→ **Exercise data**
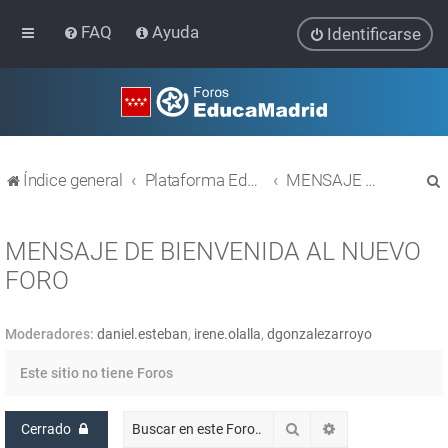
FAQ
Ayuda
Identificarse
Índice general
Plataforma Educativa EducaMadrid
MENSAJE DE BIENVENIDA AL NUEVO FORO
MENSAJE DE BIENVENIDA AL NUEVO
FORO
r
Moderadores:
daniel.esteban
,
irene.olalla
,
dgonzalezarroyo
Este sitio no tiene Foros
Buscar
Búsqueda avanz
Cerrado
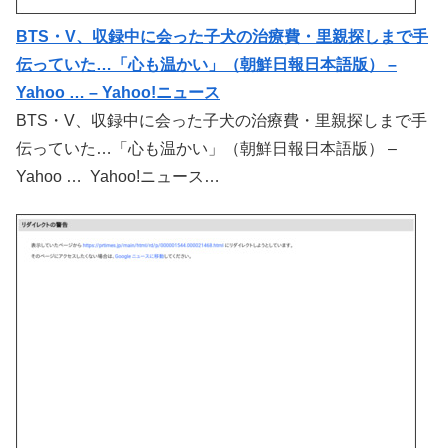
BTS・V、収録中に会った子犬の治療費・里親探しまで手
伝っていた…「心も温かい」（朝鮮日報日本語版） –
Yahoo … – Yahoo!ニュース
BTS・V、収録中に会った子犬の治療費・里親探しまで手
伝っていた…「心も温かい」（朝鮮日報日本語版） –
Yahoo … Yahoo!ニュース…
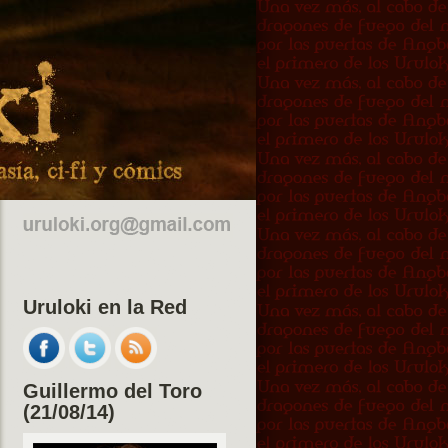
Uruloki en la Red
Guillermo del Toro
(21/08/14)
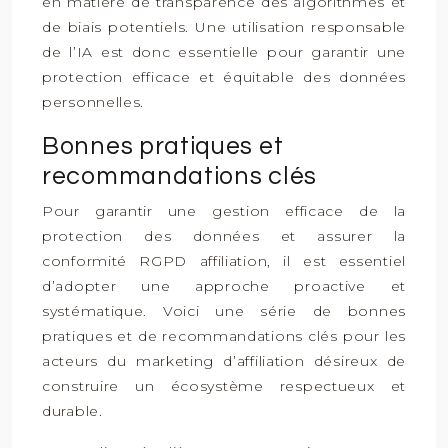
en matière de transparence des algorithmes et
de biais potentiels. Une utilisation responsable
de l’IA est donc essentielle pour garantir une
protection efficace et équitable des données
personnelles.
Bonnes pratiques et
recommandations clés
Pour garantir une gestion efficace de la
protection des données et assurer la
conformité RGPD affiliation, il est essentiel
d’adopter une approche proactive et
systématique. Voici une série de bonnes
pratiques et de recommandations clés pour les
acteurs du marketing d’affiliation désireux de
construire un écosystème respectueux et
durable.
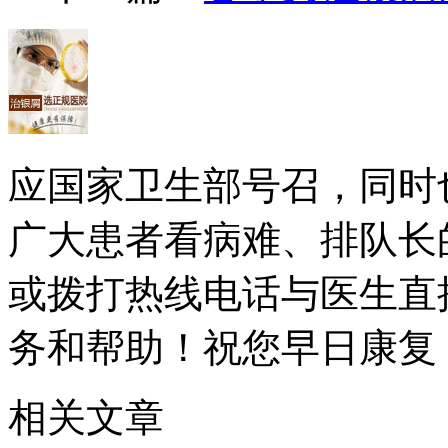
应国家卫生部号召，同时
广大患者看病难、排队长
或拨打热线电话与医生直
务和帮助！祝您早日康复
相关文章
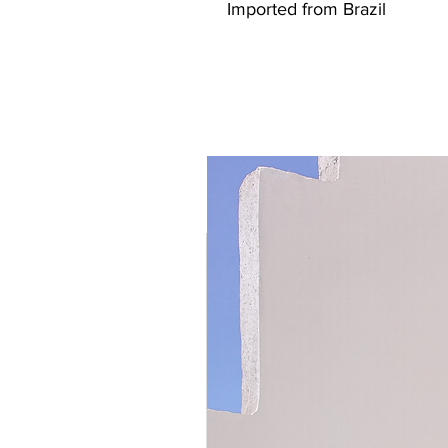
Imported from Brazil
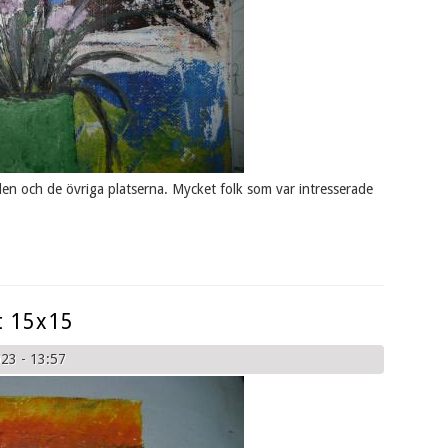
len och de övriga platserna. Mycket folk som var intresserade
t 15x15
23 - 13:57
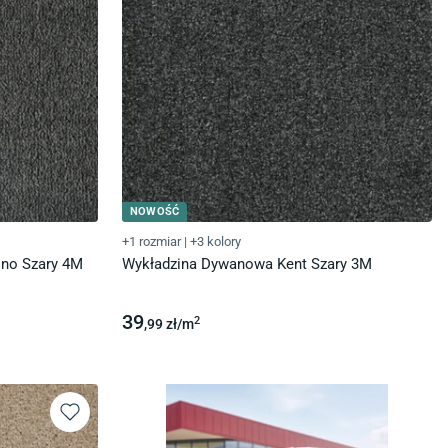
NOWOŚĆ
+1 rozmiar
|
+3 kolory
no Szary 4M
Wykładzina Dywanowa Kent Szary 3M
39
2
,99
zł/
m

→ **Problem details**
Check the lines above and copy each one that includes "recommandations".

→ **Written response**
recommandations clés
pratiques et de recommandations clés pour les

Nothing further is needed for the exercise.